Hang on before you switch off: although watching six strangers move in together, then gossip, shop, cook, eat, sleep and occasionally do something sporty might sound as interesting as repeats of the Chinese Communist Party’s 19th national congress, this is like the Big Brother franchise with manners – a polite take on global trash TV.
Opening New Doors is the fourth season of Terrace House, and if you haven’t seen the other three, where have you been? The first 40 of 45 episodes are now available for bingeing on Netflix.
The concept is not complicated; put three males and three females of the species together in a house and hope for the sake of viewing figures that some fall in love, preferably with each other. Not, you understand, hope that they do anything as coarse as have sex, but instead develop old-fashioned romantic attachments.
Opening New Doors begins with a student and wannabe model, a trainee chef, a freelance writer, an amateur ice hockey player, professional snowboarder and a fledgling model, aged 19 to 31, all of whom live together in a large, fetchingly designed house in the woods outside mountain resort town Karuizawa. Snow sports, hot springs, waterfalls, attractive people in cosy communal gatherings; what could possibly go wrong?
Cue yelps of laughter – not from new friends but from the other players in this effortlessly likeable production. Six random commentators (also evenly divided between the sexes) back in the studio constitute a sort of truncated Greek chorus voicing opinions on potential resident interaction and linking the on-location scenes.
It’s all unscripted authenticity and it’s impossible not to develop favourites as characters emerge. But as for who gets it on with whom … watch and learn.
True Detective returns with a third season
Shape-shifting crime thriller True Detective has reappeared for a third series with new leading faces, Mahershala Ali and Stephen Dorff stepping in from the casting department’s revolving door.
Written as an anthology featuring different primary characters each season, True Detective made its big splash when Matthew McConaughey and Woody Harrelson were the flawed-personality badge wielders. Their winning, odd-couple collaboration in the inaugural run was always going to make life hard for whoever followed, hence the largely misplaced critical panning of successors Rachel McAdams and Colin Farrell.
Now here comes True Detective three, arriving to no little fanfare on HBO Go and Now TV channel 115 at 10am, on January 14 (to coincide with its American broadcast), but with a 10pm rewind for those who find that jobs inconvenience their viewing.

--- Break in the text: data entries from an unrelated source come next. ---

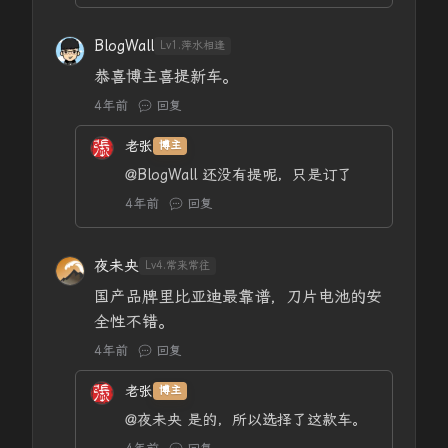
BlogWall
Lv1.萍水相逢
恭喜博主喜提新车。
4年前
回复
老张
博主
@BlogWall
还没有提呢，只是订了
4年前
回复
夜未央
Lv4.常来常往
国产品牌里比亚迪最靠谱，刀片电池的安
全性不错。
4年前
回复
老张
博主
@夜未央
是的，所以选择了这款车。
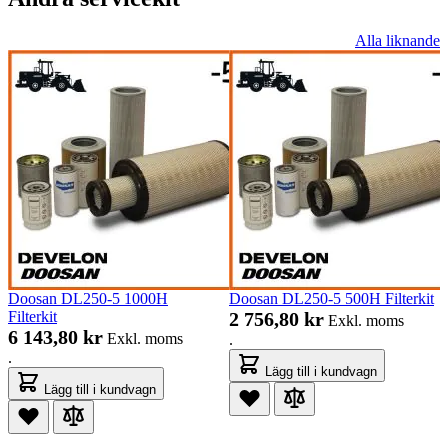
Alla liknande
Doosan DL250-5 1000H
Doosan DL250-5 500H Filterkit
Filterkit
2 756,80 kr
Exkl. moms
6 143,80 kr
Exkl. moms
.
.
Lägg till i kundvagn
Lägg till i kundvagn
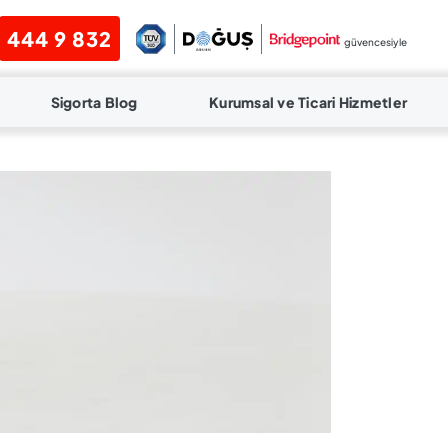
444 9 832
güvencesiyle
Sigorta Blog
Kurumsal ve Ticari Hizmetler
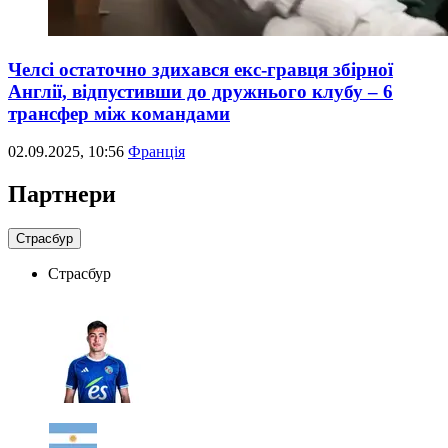
Челсі остаточно здихався екс-гравця збірної
Англії, відпустивши до дружнього клубу – 6
трансфер між командами
02.09.2025, 10:56
Франція
Партнери
Страсбур
Страсбур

Episode two will follow episode one immediately, with six subsequent hour-long instalments available at the same time on Mondays.
True Detective remains a creature that rewards patience, with events unfolding slowly in various periods. Here, a true-crime documentary-maker interviews retired state policeman Wayne “Purple” Hays (Ali) about the disappearance of two Arkansas children 35 years earlier.

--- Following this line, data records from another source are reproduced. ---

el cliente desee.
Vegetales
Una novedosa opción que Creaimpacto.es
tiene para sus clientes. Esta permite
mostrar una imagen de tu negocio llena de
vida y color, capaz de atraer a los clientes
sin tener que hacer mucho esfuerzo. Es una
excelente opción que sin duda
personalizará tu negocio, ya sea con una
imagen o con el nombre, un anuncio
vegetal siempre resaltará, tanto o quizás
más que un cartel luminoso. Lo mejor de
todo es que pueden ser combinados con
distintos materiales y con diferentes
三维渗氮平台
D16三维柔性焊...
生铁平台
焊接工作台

Flashbacks revisit associated grisly events as well as Hays’ alliance with Roland West (Dorff), who looks like he might go all KKK on his black partner any moment. Hays is haunted by more than one storyline too, not least that concerning his love interest (Carmen Ejogo).
The case delivers shocking twists as new leads surface, while the memories of the ageing, frustrated Hays fade. True Detective is the classy kind of whodunit, provoking, teasing and taking as long as it likes before demolishing all your convoluted conspiracy theories.